Лилиана убирала свою постель, собирая простыни и одеяла и оставляя их в корзинах, стоявших в каждой комнате. Корзина была связана с прачечной где-то в Академии, где сотрудники стирали одежду и постельное белье, прежде чем отправлять их обратно студентам в маленьком уголке рядом с ванной. Это была захватывающая магия, и в любой другой день Лилиана могла попытаться выяснить, как она работает, но сегодня она была просто рада, что это означает, что свидетельства ее ночи не будут видны никому другому.

Она схватила запасной комплект постельного белья и только на мгновение остановилась, чтобы посмотреть на свой матрац, безупречный от крови, прежде чем она покачала головой с бормотанием «волшебство» и заправила постель. Возможно, самым большим изменением был тот факт, что ей пришлось снова застилать свою постель после того, как она много лет жила жизнью избалованной аристократки, а до этого — инвалидом на больничной койке. Заправлять собственную постель было рутинной работой, с которой она была мало знакома. Но в конце концов она это поняла. Это было не так красиво, как то, что могли сделать горничные в поместье, но вполне годилось.

Лилиана обошла свою комнату после того, как заправила постель, нажав на магические огни, чтобы включить их. Они включались автоматически на шестом звонке, а ведь еще не было и пятого звонка. Она отменила [Shine] и начала одеваться в форму. Закончив, она огляделась, не зная, что теперь делать. Одна рука потянулась к Немезиде, все еще обвившей ее шею, и погладила гладкую чешуйку и похожий на лепесток капюшон ее связи. Она провела другой рукой по лицу, прежде чем скривиться. Она, вероятно, выглядела беспорядочно. Решив следующую задачу, Лилиана вернулась в ванную и впервые за день посмотрела в зеркало.

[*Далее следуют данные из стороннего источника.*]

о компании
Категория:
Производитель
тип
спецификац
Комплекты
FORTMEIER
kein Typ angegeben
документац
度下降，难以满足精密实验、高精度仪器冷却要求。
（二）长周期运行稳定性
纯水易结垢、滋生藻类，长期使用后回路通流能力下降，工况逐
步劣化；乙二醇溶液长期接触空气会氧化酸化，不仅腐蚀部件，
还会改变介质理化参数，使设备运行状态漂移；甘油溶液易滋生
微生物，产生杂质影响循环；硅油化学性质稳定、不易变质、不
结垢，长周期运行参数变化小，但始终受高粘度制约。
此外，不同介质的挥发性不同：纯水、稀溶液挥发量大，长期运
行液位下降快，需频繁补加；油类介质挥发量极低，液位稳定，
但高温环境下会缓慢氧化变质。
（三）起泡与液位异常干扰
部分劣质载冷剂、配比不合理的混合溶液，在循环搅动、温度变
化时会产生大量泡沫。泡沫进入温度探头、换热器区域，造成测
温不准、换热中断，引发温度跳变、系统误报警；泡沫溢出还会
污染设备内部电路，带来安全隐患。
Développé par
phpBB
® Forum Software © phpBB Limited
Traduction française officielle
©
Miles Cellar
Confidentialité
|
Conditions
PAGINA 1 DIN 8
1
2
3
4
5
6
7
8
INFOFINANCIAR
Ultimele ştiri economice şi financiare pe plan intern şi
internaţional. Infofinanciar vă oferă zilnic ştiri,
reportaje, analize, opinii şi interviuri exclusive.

Я выгляжу как дерьмо. – решила Лилиана, глядя на себя. Ее загорелая кожа выглядела почти болезненной, слишком бледной под золотыми тонами. Ее глаза выглядели синяками, темно-фиолетовыми кругами под ними и все еще опухшими от слез. Сапфирово-голубые ее глаза сияли в контрасте с лопнувшими кровеносными сосудами, заполняющими белки ее глаз, почти красивыми в каком-то искривленном смысле. По крайней мере, она больше не выглядела голодной. После того Дня ей потребовалось много времени, чтобы вернуться к еде с какой-либо регулярностью, и в течение нескольких месяцев она смотрела в зеркала только для того, чтобы увидеть оболочку девушки, которой она когда-то была. Но теперь она могла, по крайней мере, сказать, что добровольное голодание не было одной из ее многочисленных проблем. Под ее болезненной кожей ее лицо имело здоровую тяжесть.

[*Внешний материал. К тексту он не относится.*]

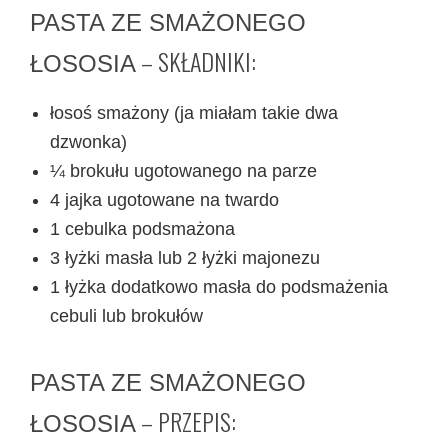
PASTA ZE SMAŻONEGO
– SKŁADNIKI:
ŁOSOSIA
łosoś smażony (ja miałam takie dwa
dzwonka)
¼ brokułu ugotowanego na parze
4 jajka ugotowane na twardo
1 cebulka podsmażona
3 łyżki masła lub 2 łyżki majonezu
1 łyżka dodatkowo masła do podsmażenia
cebuli lub brokułów
PASTA ZE SMAŻONEGO
– PRZEPIS:
ŁOSOSIA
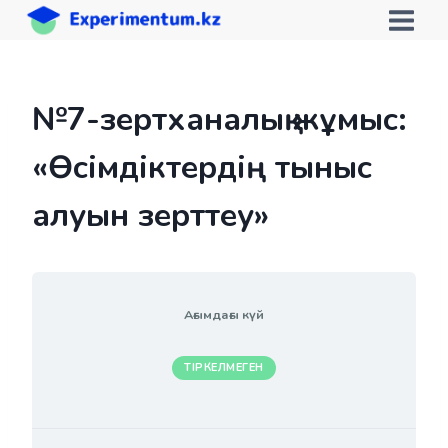
Skip
to
content
№7-зертханалық жұмыс:
«Өсімдіктердің тыныс
алуын зерттеу»
Ағымдағы күй
ТІРКЕЛМЕГЕН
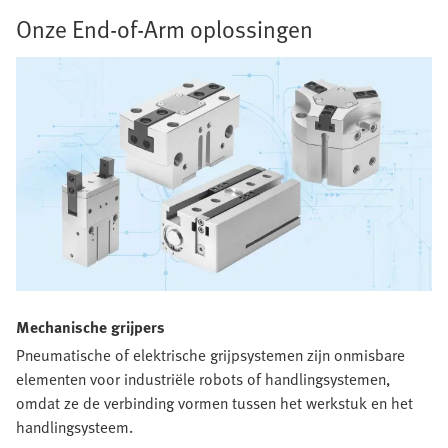
Onze End-of-Arm oplossingen​
Mechanische grijpers​
Pneumatische of elektrische grijpsystemen zijn onmisbare
elementen voor industriële robots of handlingsystemen,
omdat ze de verbinding vormen tussen het werkstuk en het
handlingsysteem.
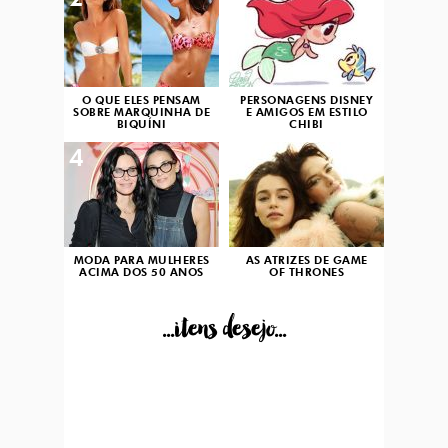
2
3
O QUE ELES PENSAM
PERSONAGENS DISNEY
SOBRE MARQUINHA DE
E AMIGOS EM ESTILO
BIQUÍNI
CHIBI
4
5
MODA PARA MULHERES
AS ATRIZES DE GAME
ACIMA DOS 50 ANOS
OF THRONES
...itens desejo...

Лилиана вздохнула и активировала [Настроить], мягко наложив иллюзию на свое лицо, стирая темные круги и скрывая припухлость. Красноватые склеры медленно белели до белого цвета, а ее кожа снова приобретала желтовато-бежевый оттенок. К тому времени, когда она закончила, она выглядела как нормальная шестнадцатилетняя девушка, а не как та, которая провела ночь в ловушке кошмара, только чтобы проснуться в панической атаке, которая закончилась тем, что она серьезно пострадала от собственных рук.

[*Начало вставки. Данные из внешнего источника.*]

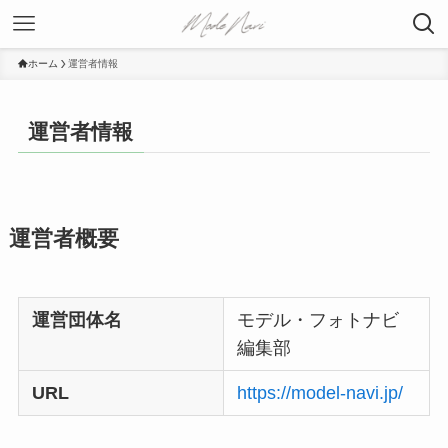
ホーム
運営者情報
運営者情報
運営者概要
運営団体名
モデル・フォトナビ
編集部
URL
https://model-navi.jp/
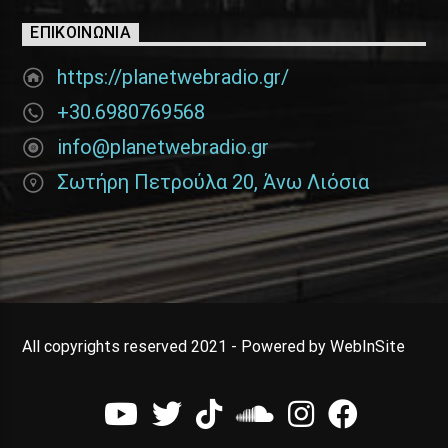
ΕΠΙΚΟΙΝΩΝΊΑ
https://planetwebradio.gr/
+30.6980769568
info@planetwebradio.gr
Σωτήρη Πετρούλα 20, Άνω Λιόσια
All copyrights reserved 2021 - Powered by WebInSite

Лилиана вышла из ванной, собрав волосы в простой хвост, у нее не было сил на что-то более сложное. Она долго смотрела на письмо на своем столе, прежде чем схватить книгу со стола и устроиться на полу, прислонившись к Лелантосу. Поларис устроилась поперек ее ног, его вес успокаивал ее. Когда вдали взошло солнце, Лилиана тихо пересказала книгу по истории, которую читала вслух, своим связям, ожидая начала дня, изо всех сил пытаясь забыть, как все началось, запихнуть кошмары глубоко-глубоко вглубь.